> ASSIGNED TASK
Answer with the number of lines in the listing below that contain the word "activated", and nothing else.

> TASK MATERIAL
___

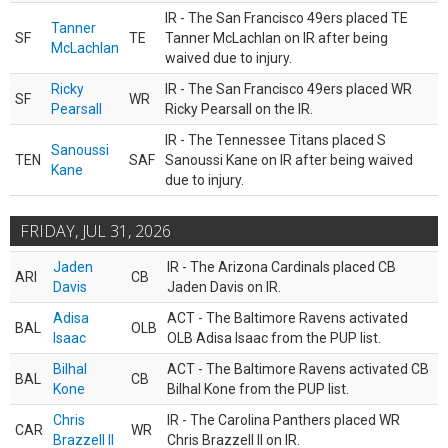
IR - The San Francisco 49ers placed TE
Tanner
SF
TE
Tanner McLachlan on IR after being
McLachlan
waived due to injury.
Ricky
IR - The San Francisco 49ers placed WR
SF
WR
Pearsall
Ricky Pearsall on the IR.
IR - The Tennessee Titans placed S
Sanoussi
TEN
SAF
Sanoussi Kane on IR after being waived
Kane
due to injury.
FRIDAY, JUL 31, 2026
Jaden
IR - The Arizona Cardinals placed CB
ARI
CB
Davis
Jaden Davis on IR.
Adisa
ACT - The Baltimore Ravens activated
BAL
OLB
Isaac
OLB Adisa Isaac from the PUP list.
Bilhal
ACT - The Baltimore Ravens activated CB
BAL
CB
Kone
Bilhal Kone from the PUP list.
Chris
IR - The Carolina Panthers placed WR
CAR
WR
Brazzell II
Chris Brazzell II on IR.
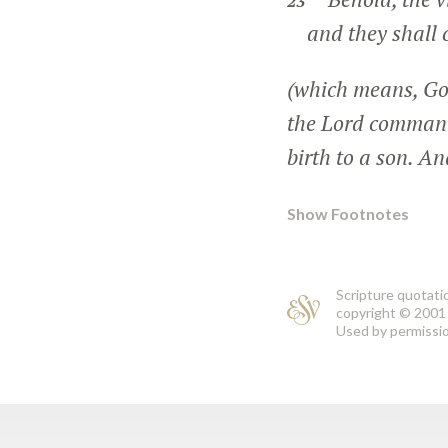
23
and they shall 
(which means, Go
the Lord command
birth to a son. A
Show Footnotes
Scripture quotati
copyright © 2001 
Used by permission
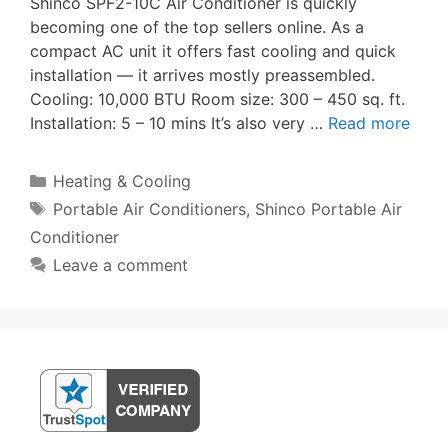
Shinco SPF2-10C Air Conditioner is quickly
becoming one of the top sellers online. As a
compact AC unit it offers fast cooling and quick
installation — it arrives mostly preassembled.
Cooling: 10,000 BTU Room size: 300 – 450 sq. ft.
Installation: 5 – 10 mins It’s also very …
Read more
Categories
Heating & Cooling
Tags
Portable Air Conditioners
,
Shinco Portable Air
Conditioner
Leave a comment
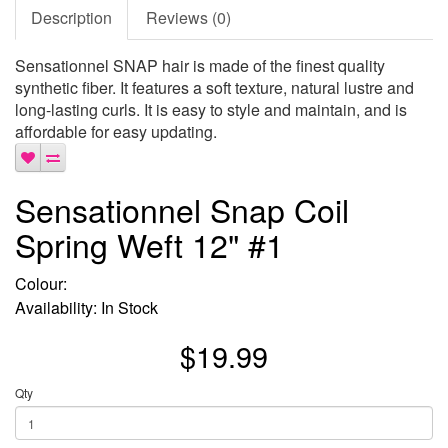
Description
Reviews (0)
Sensationnel SNAP hair is made of the finest quality
synthetic fiber. It features a soft texture, natural lustre and
long-lasting curls. It is easy to style and maintain, and is
affordable for easy updating.
Sensationnel Snap Coil
Spring Weft 12" #1
Colour:
Availability: In Stock
$19.99
Qty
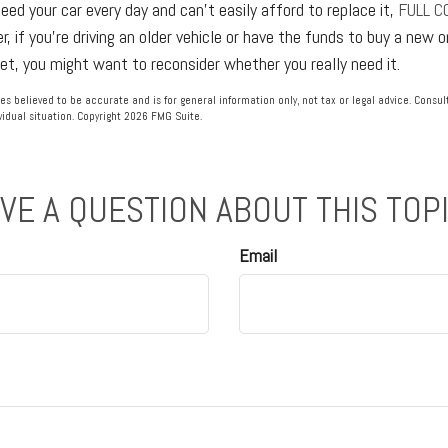
need your car every day and can't easily afford to replace it,
FULL C
, if you're driving an older vehicle or have the funds to buy a new 
get, you might want to reconsider whether you really need it.
es believed to be accurate and is for general information only, not tax or legal advice. Consu
vidual situation. Copyright
2026 FMG Suite.
VE A QUESTION ABOUT THIS TOP
Email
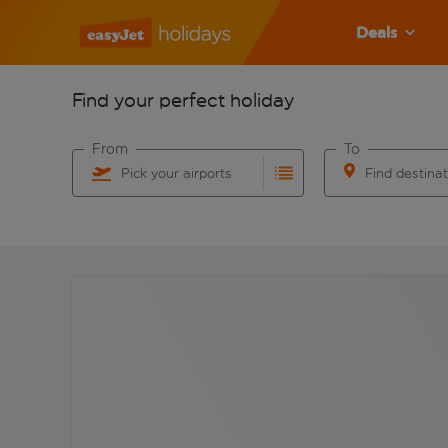
Deals
Find your perfect holiday
From
To
Pick your airports
Find destina
Start typing for autocomplete. When autocomplete res
Start typing for 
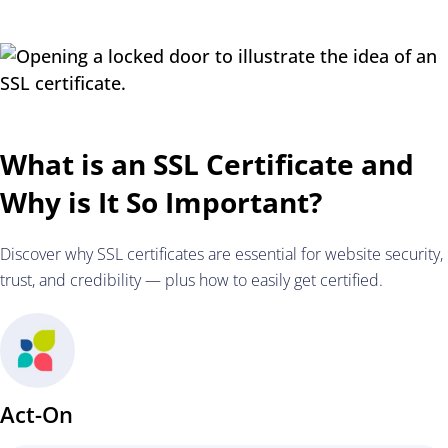
What is an SSL Certificate and
Why is It So Important?
Discover why SSL certificates are essential for website security,
trust, and credibility — plus how to easily get certified.
Act-On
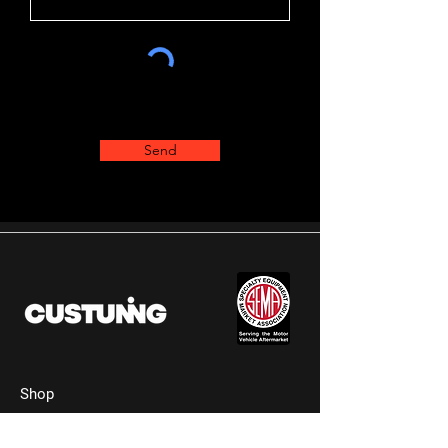
Send
Shop
Shop All Parts
Wheels & Rims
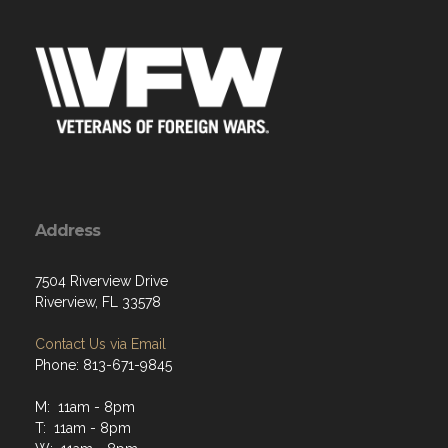
Address
7504 Riverview Drive
Riverview, FL 33578
Contact Us via Email
Phone: 813-671-9845
M: 11am - 8pm
T: 11am - 8pm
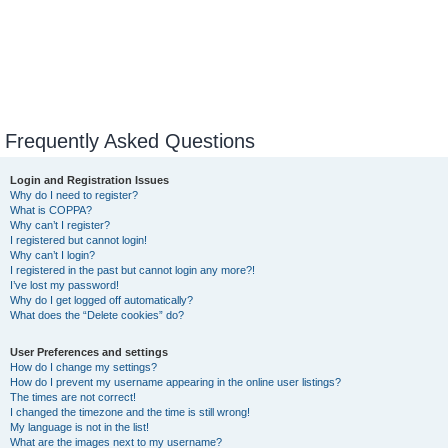
Frequently Asked Questions
Login and Registration Issues
Why do I need to register?
What is COPPA?
Why can’t I register?
I registered but cannot login!
Why can’t I login?
I registered in the past but cannot login any more?!
I’ve lost my password!
Why do I get logged off automatically?
What does the “Delete cookies” do?
User Preferences and settings
How do I change my settings?
How do I prevent my username appearing in the online user listings?
The times are not correct!
I changed the timezone and the time is still wrong!
My language is not in the list!
What are the images next to my username?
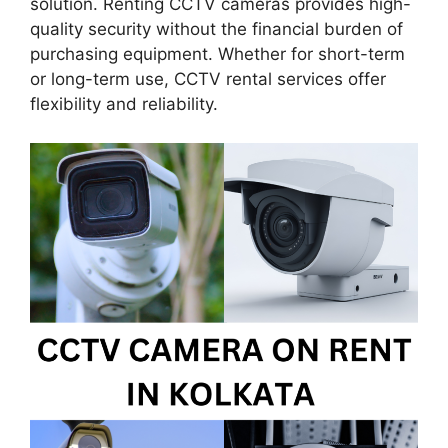
solution. Renting CCTV cameras provides high-
quality security without the financial burden of
purchasing equipment. Whether for short-term
or long-term use, CCTV rental services offer
flexibility and reliability.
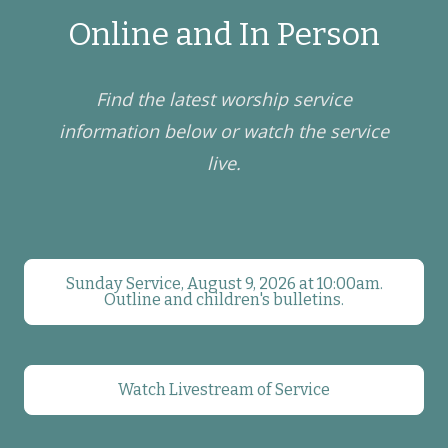
Online and In Person
Find the latest worship service
information below or watch the service
live.
Sunday Service, August 9, 2026 at 10:00am.
Outline and children's bulletins.
Watch Livestream of Service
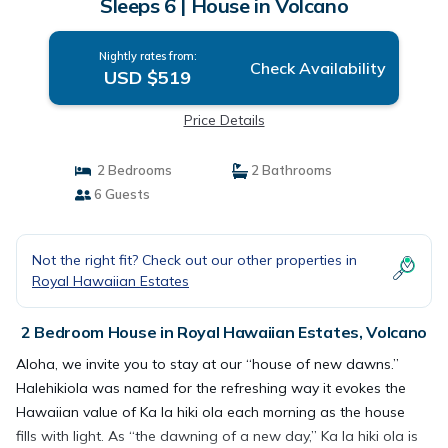
Sleeps 6 | House in Volcano
Nightly rates from:
Check Availability
USD $519
Price Details
2 Bedrooms
2 Bathrooms
6 Guests
Not the right fit? Check out our other properties in
Royal Hawaiian Estates
2 Bedroom House in Royal Hawaiian Estates, Volcano
Aloha, we invite you to stay at our “house of new dawns.”
Halehikiola was named for the refreshing way it evokes the
Hawaiian value of Ka la hiki ola each morning as the house
fills with light. As “the dawning of a new day,” Ka la hiki ola is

___

> OUTPUT
2